SOAPA is meant to address this complexity with a tightly-integrated security operations stack consisting of:
- Common data services. Security operations is based upon a growing assortment of data types totaling terabytes per day, and all the data must be ingested, processed, and made available for analysis. SOAPA centralizes these functions, freeing analytics engines from data management tasks.
- Software services. In the old days, we called this middleware. SOAPA uses a software services layer to deliver data elements to the right analytics engines in the right formats.
- Analytics layer. This is where the data is turned into insight using tools such as threat intelligence platforms, behavioral analytics, SIEM, etc.
- A security operations layer. Once the data is analyzed, organizations still need to take actions like quarantining a system, modifying a security control, or installing a software patch. These and many other tasks are performed by the security operations layer.
Looking forward to 2019, I see several industry initiatives and open source software projects that have the potential to make significant contributions to SOAPA. Some of those I’m tracking include:
- The MITRE ATT&CK framework (MAF).

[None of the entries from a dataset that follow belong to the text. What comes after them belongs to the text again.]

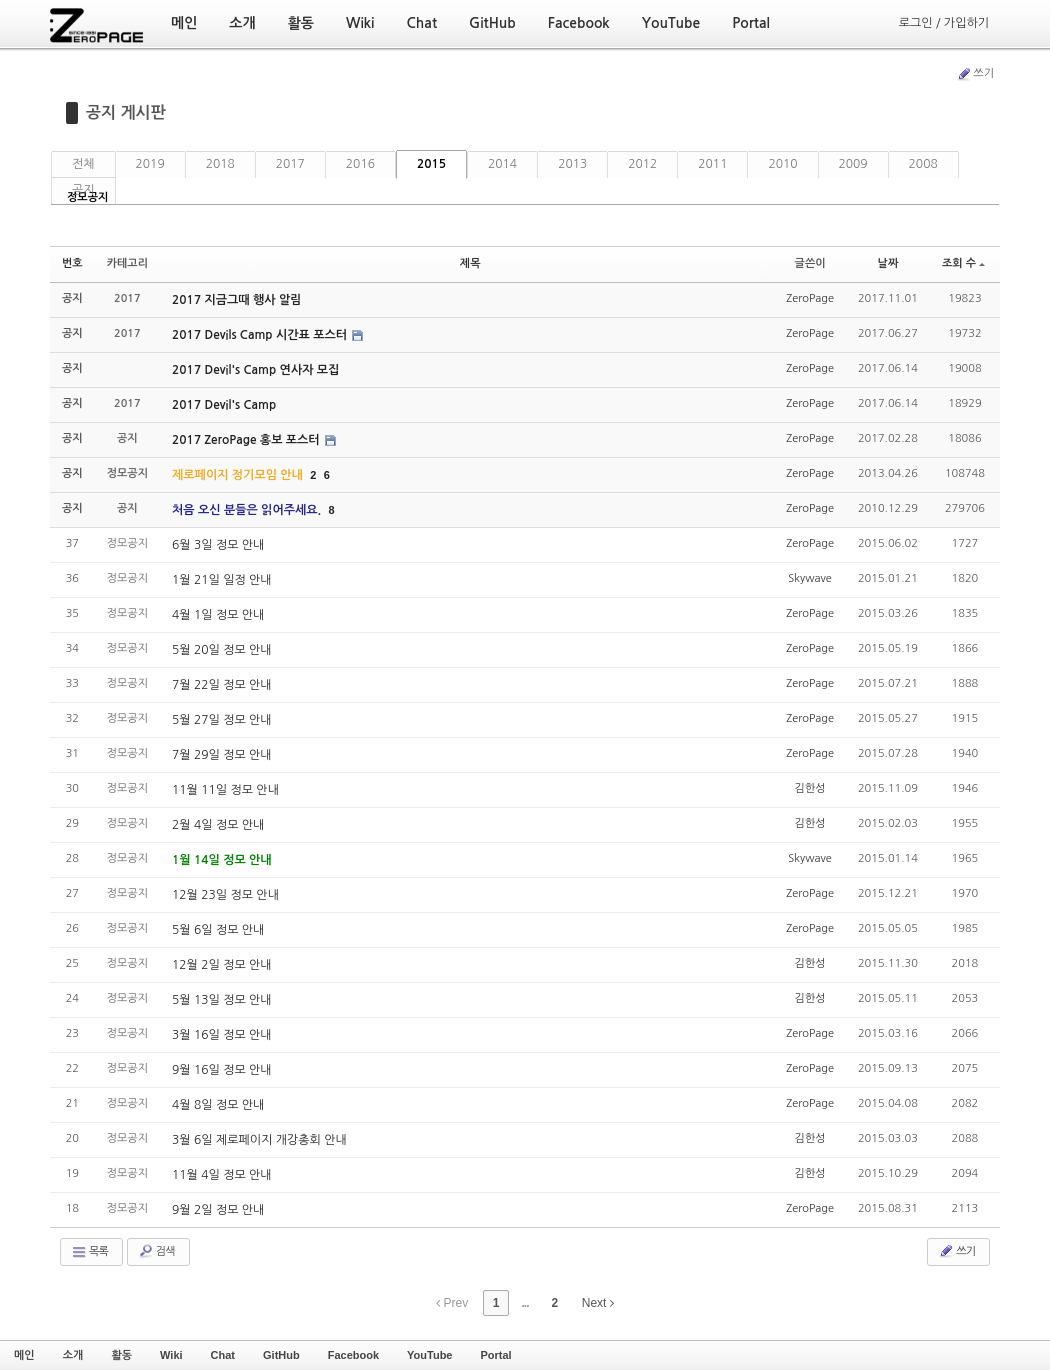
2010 (782, 164)
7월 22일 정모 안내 (222, 685)
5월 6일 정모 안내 (218, 930)
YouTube (429, 1355)
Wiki (171, 1355)
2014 (502, 164)
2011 (712, 164)
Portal (495, 1355)
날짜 (888, 263)
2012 (642, 164)
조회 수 (963, 263)
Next (598, 1303)
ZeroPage (810, 298)
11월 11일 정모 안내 (225, 790)
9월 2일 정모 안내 (218, 1210)
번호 (72, 263)
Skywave (809, 578)
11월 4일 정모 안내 (222, 1175)
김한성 (810, 788)
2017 (290, 164)
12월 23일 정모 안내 (225, 895)
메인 (24, 1355)
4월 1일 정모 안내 (218, 615)
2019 (150, 164)
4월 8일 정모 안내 (218, 1105)
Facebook (353, 1355)
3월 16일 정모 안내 (222, 1035)
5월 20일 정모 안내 (222, 650)
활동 (121, 1355)
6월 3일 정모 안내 (218, 545)
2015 (431, 164)
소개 (73, 1355)
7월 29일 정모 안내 (222, 755)
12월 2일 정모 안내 (222, 965)
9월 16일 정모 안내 (222, 1070)
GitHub (281, 1355)
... (524, 1303)
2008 (923, 164)
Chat (223, 1355)
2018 (220, 164)
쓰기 (975, 74)
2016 (360, 164)
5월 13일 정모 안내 (222, 1000)
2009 (853, 164)
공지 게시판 (126, 112)
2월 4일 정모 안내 (218, 825)
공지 (83, 190)
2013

I see more enterprise organizations using the MITRE ATT&CK framework each day, as it can help them view security events and controls from an attacker’s perspective. In 2019, MAF will be further integrated into the SOAPA security analytics layer and become a feedback loop from the security operations layer to the security controls for fine-tuning enforcement policies.
- Apache Kafka. Kafka is an open source distributed streaming platform used to build real-time data pipelines. In 2019, large enterprises will embrace Kafka to deal with massive growth in distributed security data telemetry. This really isn’t anything new – Splunk already provides a Kafka connector while McAfee’s homegrown SOAPA architecture includes Kafka. Nevertheless, we’ll hear more about Kafka and SOAPA next year.
- The ELK stack. Elasticsearch, Logstash, and Kibana (ELK) is another open source software project gaining momentum with security analytics and operations, as it provides good data collection, retention, and analytics capabilities. Some enterprises use ELK as an adjunct to a traditional SIEM for use cases like threat hunting and forensic investigations. The knock on ELK is that it takes advanced skills to build and operate, but given its strengths, look for vendors to push ELK into the commercial market in 2019. Empow cyber security is already doing this today, others will follow.
- OpenC2 came out of a US DoD effort called integrated active cyber defense (IACD). To gain broader appeal, the Feds handed it over to OASIS, which is now actively recruiting members. OpenC2 is a great idea as it seeks to standardize command-and-control between security management and control planes. So, rather than figuring out how to talk to firewalls from Check Point, Cisco, Fortinet, and Palo Alto Networks, security operations tools would have a standard way to issue commands. I’m hearing whispers about OpenC2 today and am hopeful that it gains momentum in 2019.
I’m tracking several other initiatives, but these are the ones that jump out at me. Are there others I should keep my eye on? Please let me know.